-------- SUPPLIED ENTRIES

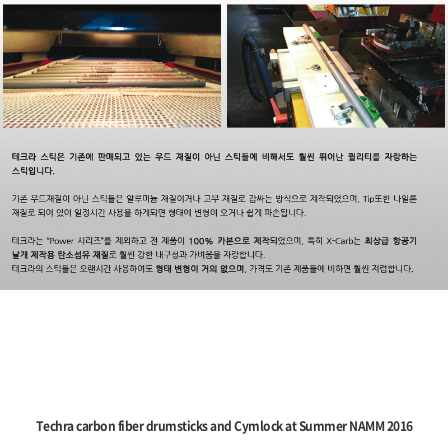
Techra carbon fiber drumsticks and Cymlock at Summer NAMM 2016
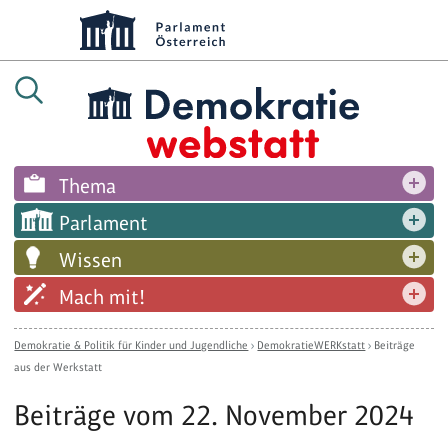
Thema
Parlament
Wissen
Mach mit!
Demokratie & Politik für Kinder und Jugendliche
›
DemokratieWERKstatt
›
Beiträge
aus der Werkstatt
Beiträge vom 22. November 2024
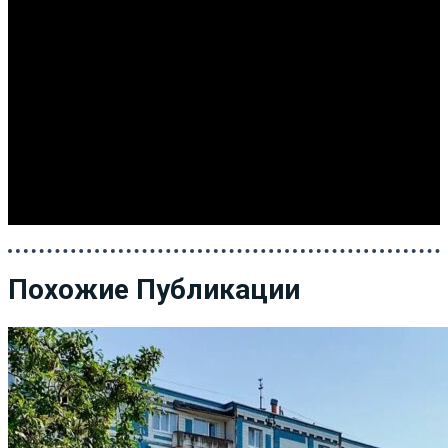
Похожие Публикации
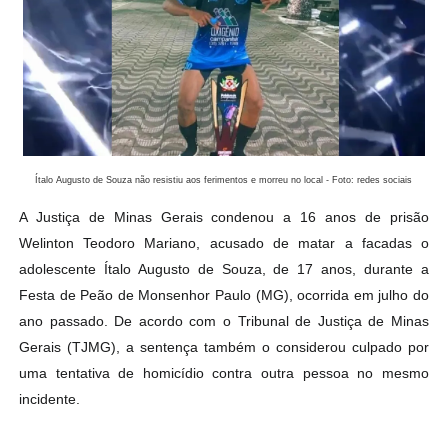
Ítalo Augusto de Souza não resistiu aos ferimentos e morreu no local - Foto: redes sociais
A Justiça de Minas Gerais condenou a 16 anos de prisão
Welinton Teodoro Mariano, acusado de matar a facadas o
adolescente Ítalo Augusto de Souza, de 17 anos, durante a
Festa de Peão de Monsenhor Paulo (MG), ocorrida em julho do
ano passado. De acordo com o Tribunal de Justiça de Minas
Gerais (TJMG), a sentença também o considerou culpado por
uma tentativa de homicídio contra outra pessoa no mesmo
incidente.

----------------
-------- SUPPLIED ENTRIES

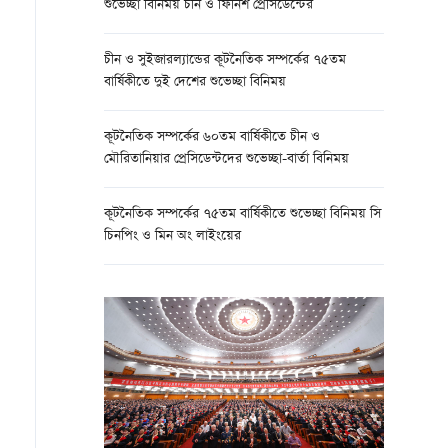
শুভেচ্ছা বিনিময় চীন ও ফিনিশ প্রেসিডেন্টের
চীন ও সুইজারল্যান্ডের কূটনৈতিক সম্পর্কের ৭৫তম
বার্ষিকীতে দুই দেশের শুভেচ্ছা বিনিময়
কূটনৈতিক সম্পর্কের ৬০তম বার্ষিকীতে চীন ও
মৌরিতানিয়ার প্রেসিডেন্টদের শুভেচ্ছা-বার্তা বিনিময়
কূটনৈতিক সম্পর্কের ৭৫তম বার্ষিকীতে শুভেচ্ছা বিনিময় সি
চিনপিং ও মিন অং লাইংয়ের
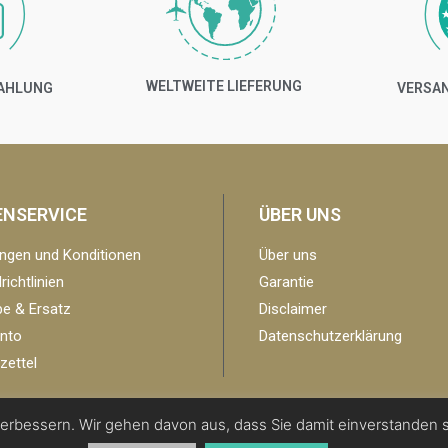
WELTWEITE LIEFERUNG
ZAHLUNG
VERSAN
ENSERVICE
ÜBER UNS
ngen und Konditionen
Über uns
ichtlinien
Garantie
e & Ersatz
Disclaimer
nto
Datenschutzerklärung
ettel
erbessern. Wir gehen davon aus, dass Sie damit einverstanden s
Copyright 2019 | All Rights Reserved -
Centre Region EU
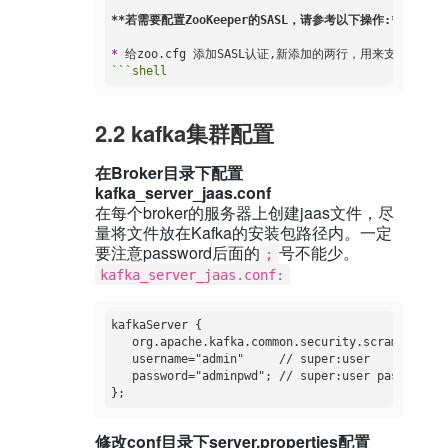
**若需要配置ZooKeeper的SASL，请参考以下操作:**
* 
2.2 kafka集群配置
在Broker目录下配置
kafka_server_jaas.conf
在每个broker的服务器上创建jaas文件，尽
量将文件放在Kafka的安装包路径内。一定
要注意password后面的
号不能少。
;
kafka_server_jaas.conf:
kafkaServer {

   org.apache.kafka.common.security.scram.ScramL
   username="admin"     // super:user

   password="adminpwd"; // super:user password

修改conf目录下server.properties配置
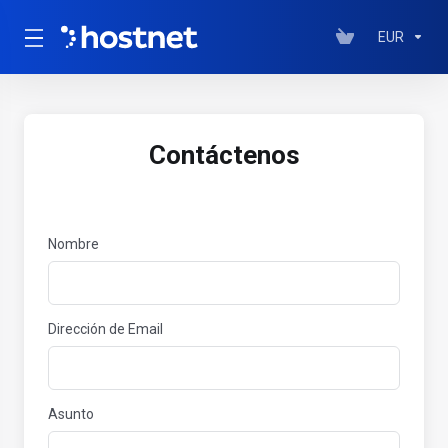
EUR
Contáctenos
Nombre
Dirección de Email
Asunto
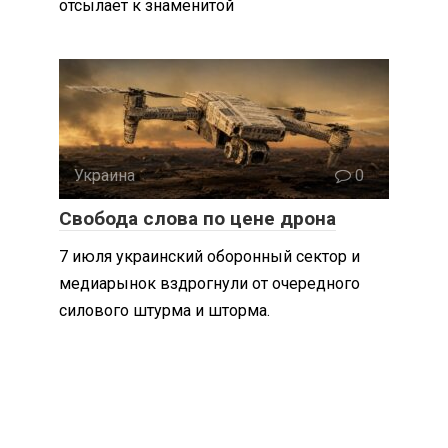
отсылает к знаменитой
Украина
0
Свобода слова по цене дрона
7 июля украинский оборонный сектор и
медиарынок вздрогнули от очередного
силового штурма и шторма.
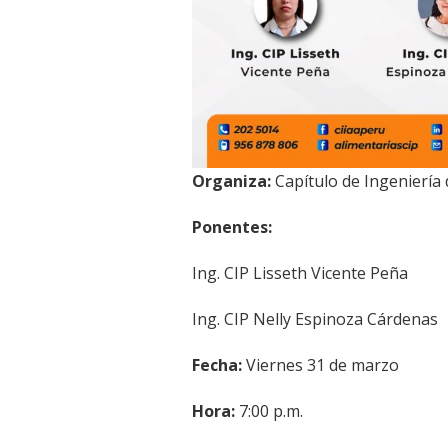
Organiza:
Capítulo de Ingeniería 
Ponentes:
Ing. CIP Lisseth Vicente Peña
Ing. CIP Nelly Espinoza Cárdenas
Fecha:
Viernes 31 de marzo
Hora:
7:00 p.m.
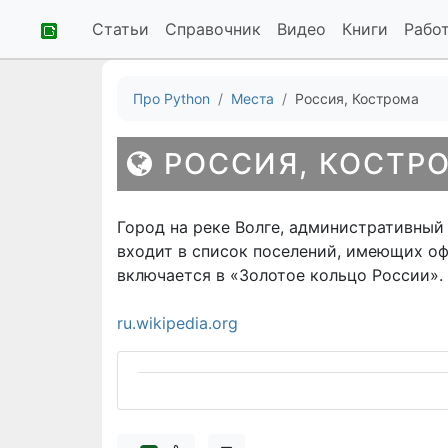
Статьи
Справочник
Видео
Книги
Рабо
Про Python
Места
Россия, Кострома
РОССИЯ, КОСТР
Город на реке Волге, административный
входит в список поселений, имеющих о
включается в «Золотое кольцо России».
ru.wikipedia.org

----------------

**AIM OF THE TASK**
Copy out each line carrying the string "super" from the data.

**OUTPUT FOR THIS EXERCISE**
   username="admin"     // super:user
   password="adminpwd"; // super:user password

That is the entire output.